Where an entry below contains an image, skip the image and copy the rest exactly.

RECORD EXTRACTS:
((
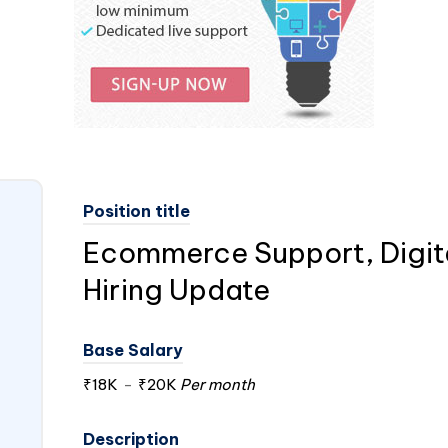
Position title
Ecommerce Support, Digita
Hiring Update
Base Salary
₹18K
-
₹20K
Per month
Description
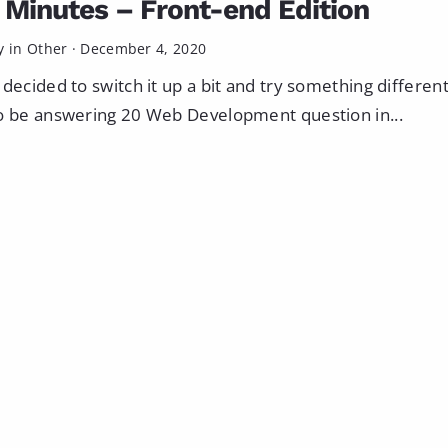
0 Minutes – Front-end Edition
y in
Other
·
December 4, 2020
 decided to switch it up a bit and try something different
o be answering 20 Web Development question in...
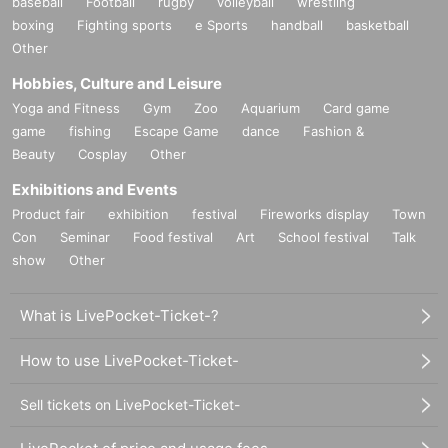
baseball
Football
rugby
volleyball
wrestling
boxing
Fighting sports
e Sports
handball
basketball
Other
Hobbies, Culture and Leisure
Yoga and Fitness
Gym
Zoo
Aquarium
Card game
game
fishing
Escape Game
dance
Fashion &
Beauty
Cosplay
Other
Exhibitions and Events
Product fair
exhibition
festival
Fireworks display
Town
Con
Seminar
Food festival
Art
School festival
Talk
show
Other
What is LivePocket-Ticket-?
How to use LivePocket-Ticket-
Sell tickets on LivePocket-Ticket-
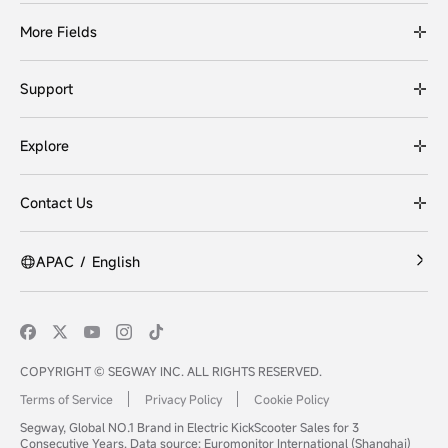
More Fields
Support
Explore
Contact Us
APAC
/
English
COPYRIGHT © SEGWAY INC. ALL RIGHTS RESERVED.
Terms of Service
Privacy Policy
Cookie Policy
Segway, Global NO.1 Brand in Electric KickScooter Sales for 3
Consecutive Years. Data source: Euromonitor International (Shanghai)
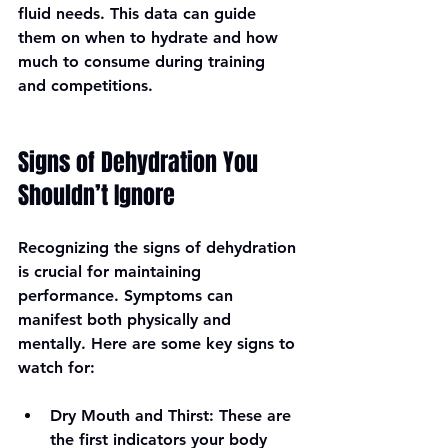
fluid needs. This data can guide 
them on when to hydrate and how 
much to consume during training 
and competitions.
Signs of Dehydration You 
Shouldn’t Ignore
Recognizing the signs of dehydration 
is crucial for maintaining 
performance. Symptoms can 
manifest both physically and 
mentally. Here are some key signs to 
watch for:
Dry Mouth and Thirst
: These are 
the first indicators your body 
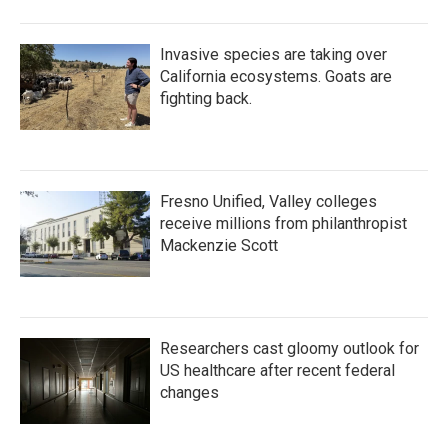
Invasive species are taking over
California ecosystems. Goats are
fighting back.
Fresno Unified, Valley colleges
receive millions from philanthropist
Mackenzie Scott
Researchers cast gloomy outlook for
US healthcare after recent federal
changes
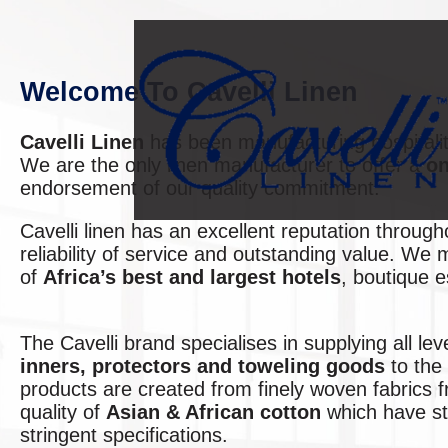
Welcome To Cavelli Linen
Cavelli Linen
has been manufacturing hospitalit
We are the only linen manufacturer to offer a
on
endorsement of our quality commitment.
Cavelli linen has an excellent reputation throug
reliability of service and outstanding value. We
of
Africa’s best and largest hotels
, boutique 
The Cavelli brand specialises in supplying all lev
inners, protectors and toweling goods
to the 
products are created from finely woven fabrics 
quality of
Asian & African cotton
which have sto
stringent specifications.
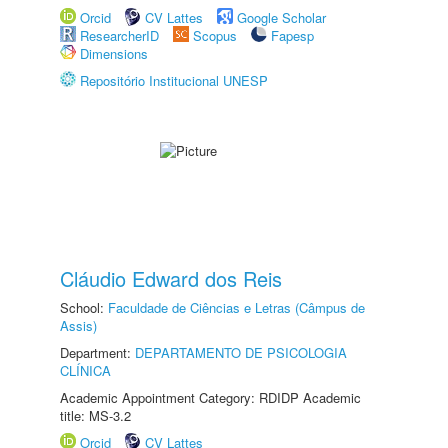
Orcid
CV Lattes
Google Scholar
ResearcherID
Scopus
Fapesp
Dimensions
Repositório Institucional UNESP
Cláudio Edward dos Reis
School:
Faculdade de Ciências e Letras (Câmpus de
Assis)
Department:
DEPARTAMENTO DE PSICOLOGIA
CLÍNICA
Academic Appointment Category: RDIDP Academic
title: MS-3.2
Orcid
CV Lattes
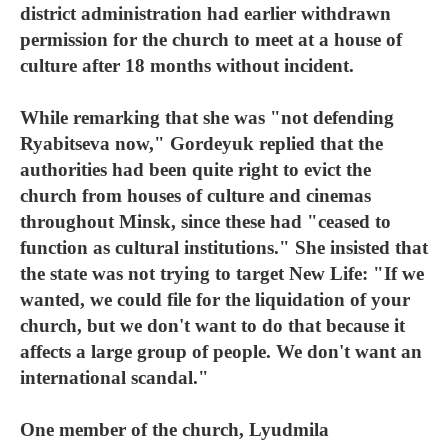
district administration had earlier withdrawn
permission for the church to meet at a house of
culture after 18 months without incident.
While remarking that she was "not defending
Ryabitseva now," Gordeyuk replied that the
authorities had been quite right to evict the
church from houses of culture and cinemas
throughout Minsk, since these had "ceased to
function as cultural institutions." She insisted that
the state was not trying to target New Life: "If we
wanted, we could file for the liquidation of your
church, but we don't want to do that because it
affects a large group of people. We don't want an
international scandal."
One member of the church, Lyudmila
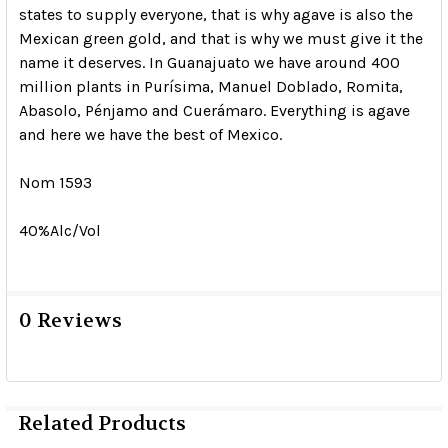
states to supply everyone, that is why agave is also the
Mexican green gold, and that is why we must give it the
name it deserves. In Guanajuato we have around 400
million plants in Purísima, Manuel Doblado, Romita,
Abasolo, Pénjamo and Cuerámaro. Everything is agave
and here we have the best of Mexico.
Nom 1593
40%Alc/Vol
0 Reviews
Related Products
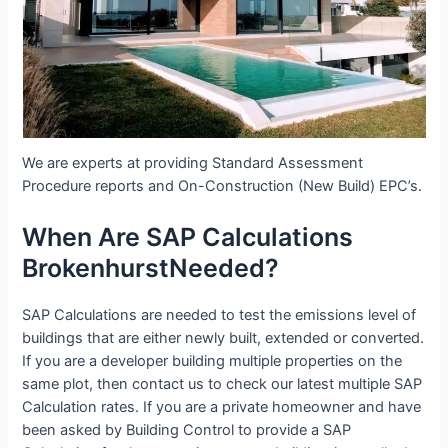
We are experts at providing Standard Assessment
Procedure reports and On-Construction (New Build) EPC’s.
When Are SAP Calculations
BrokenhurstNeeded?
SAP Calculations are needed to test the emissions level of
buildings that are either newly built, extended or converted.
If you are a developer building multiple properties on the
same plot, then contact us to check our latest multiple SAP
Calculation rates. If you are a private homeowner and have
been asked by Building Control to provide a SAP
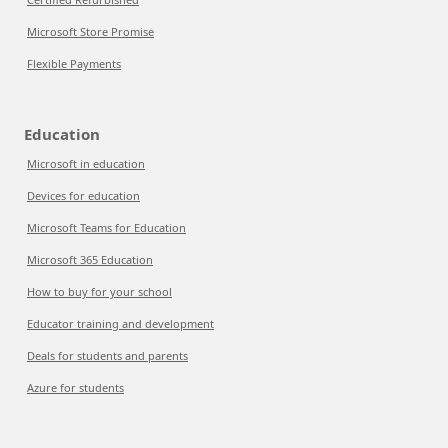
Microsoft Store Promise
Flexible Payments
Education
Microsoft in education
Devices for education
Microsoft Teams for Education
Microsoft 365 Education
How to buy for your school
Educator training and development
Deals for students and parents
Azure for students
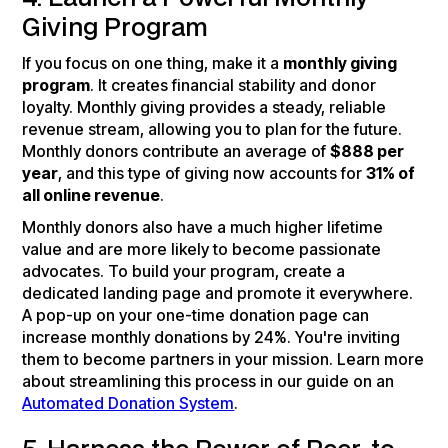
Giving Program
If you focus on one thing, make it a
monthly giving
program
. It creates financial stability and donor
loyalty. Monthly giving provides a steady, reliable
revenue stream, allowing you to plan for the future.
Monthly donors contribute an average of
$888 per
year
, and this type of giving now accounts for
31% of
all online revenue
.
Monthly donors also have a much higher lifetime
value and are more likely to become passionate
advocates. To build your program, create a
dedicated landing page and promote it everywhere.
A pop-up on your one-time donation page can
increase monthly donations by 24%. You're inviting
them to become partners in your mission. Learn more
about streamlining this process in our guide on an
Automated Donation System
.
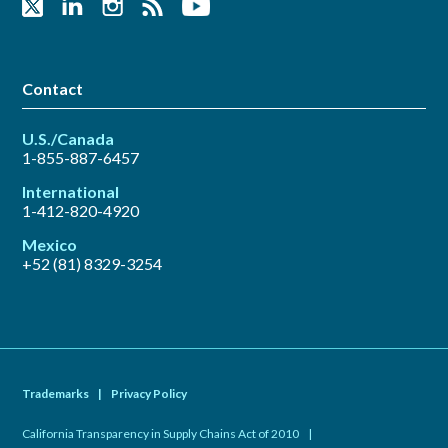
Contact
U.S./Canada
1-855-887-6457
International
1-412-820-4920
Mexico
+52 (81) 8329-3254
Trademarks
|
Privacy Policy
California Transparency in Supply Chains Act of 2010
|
))
ANSWER AREA:
Position title
Ecommerce Support, Digita
Hiring Update
Base Salary
₹18K
-
₹20K
Per month
Description
0 Minutes – Front-end Edition
y in
Other
·
December 4, 2020
 decided to switch it up a bit and try something different
o be answering 20 Web Development question in...
baseball
Football
rugby
volleyball
wrestling
boxing
Fighting sports
e Sports
handball
basketball
Other
Hobbies, Culture and Leisure
Yoga and Fitness
Gym
Zoo
Aquarium
Card game
game
fishing
Escape Game
dance
Fashion &
Beauty
Cosplay
Other
Exhibitions and Events
Product fair
exhibition
festival
Fireworks display
Town
Con
Seminar
Food festival
Art
School festival
Talk
show
Other
What is LivePocket-Ticket-?
How to use LivePocket-Ticket-
Sell tickets on LivePocket-Ticket-
More Fields
Support
Explore
Contact Us
APAC
/
English
COPYRIGHT © SEGWAY INC. ALL RIGHTS RESERVED.
Terms of Service
Privacy Policy
Cookie Policy
Segway, Global NO.1 Brand in Electric KickScooter Sales for 3
Consecutive Years. Data source: Euromonitor International (Shanghai)
fluid needs. This data can guide 
them on when to hydrate and how 
much to consume during training 
and competitions.
Signs of Dehydration You 
Shouldn’t Ignore
Recognizing the signs of dehydration 
is crucial for maintaining 
performance. Symptoms can 
manifest both physically and 
mentally. Here are some key signs to 
watch for:
Dry Mouth and Thirst
: These are 
the first indicators your body 
Invasive species are taking over
California ecosystems. Goats are
fighting back.
Fresno Unified, Valley colleges
receive millions from philanthropist
Mackenzie Scott
Researchers cast gloomy outlook for
US healthcare after recent federal
changes
Welcome To Cavelli Linen
Cavelli Linen
has been manufacturing hospitalit
We are the only linen manufacturer to offer a
on
endorsement of our quality commitment.
Cavelli linen has an excellent reputation throug
reliability of service and outstanding value. We
of
Africa’s best and largest hotels
, boutique 
The Cavelli brand specialises in supplying all lev
inners, protectors and toweling goods
to the 
products are created from finely woven fabrics 
quality of
Asian & African cotton
which have sto
stringent specifications.
Orcid
CV Lattes
Google Scholar
ResearcherID
Scopus
Fapesp
Dimensions
Repositório Institucional UNESP
Cláudio Edward dos Reis
School:
Faculdade de Ciências e Letras (Câmpus de
Assis)
Department:
DEPARTAMENTO DE PSICOLOGIA
CLÍNICA
Academic Appointment Category: RDIDP Academic
title: MS-3.2
Orcid
CV Lattes
district administration had earlier withdrawn
permission for the church to meet at a house of
culture after 18 months without incident.
While remarking that she was "not defending
Ryabitseva now," Gordeyuk replied that the
authorities had been quite right to evict the
church from houses of culture and cinemas
throughout Minsk, since these had "ceased to
function as cultural institutions." She insisted that
the state was not trying to target New Life: "If we
wanted, we could file for the liquidation of your
church, but we don't want to do that because it
affects a large group of people. We don't want an
international scandal."
One member of the church, Lyudmila
states to supply everyone, that is why agave is also the
Mexican green gold, and that is why we must give it the
name it deserves. In Guanajuato we have around 400
million plants in Purísima, Manuel Doblado, Romita,
Abasolo, Pénjamo and Cuerámaro. Everything is agave
and here we have the best of Mexico.
Nom 1593
40%Alc/Vol
0 Reviews
Related Products
We are experts at providing Standard Assessment
Procedure reports and On-Construction (New Build) EPC’s.
When Are SAP Calculations
BrokenhurstNeeded?
SAP Calculations are needed to test the emissions level of
buildings that are either newly built, extended or converted.
If you are a developer building multiple properties on the
same plot, then contact us to check our latest multiple SAP
Calculation rates. If you are a private homeowner and have
been asked by Building Control to provide a SAP
Microsoft Store Promise
Flexible Payments
Education
Microsoft in education
Devices for education
Microsoft Teams for Education
Microsoft 365 Education
How to buy for your school
Educator training and development
Deals for students and parents
Azure for students
Giving Program
If you focus on one thing, make it a
monthly giving
program
. It creates financial stability and donor
loyalty. Monthly giving provides a steady, reliable
revenue stream, allowing you to plan for the future.
Monthly donors contribute an average of
$888 per
year
, and this type of giving now accounts for
31% of
all online revenue
.
Monthly donors also have a much higher lifetime
value and are more likely to become passionate
advocates. To build your program, create a
dedicated landing page and promote it everywhere.
A pop-up on your one-time donation page can
increase monthly donations by 24%. You're inviting
them to become partners in your mission. Learn more
about streamlining this process in our guide on an
Automated Donation System
.
Contact
U.S./Canada
1-855-887-6457
International
1-412-820-4920
Mexico
+52 (81) 8329-3254
Trademarks
|
Privacy Policy
California Transparency in Supply Chains Act of 2010
|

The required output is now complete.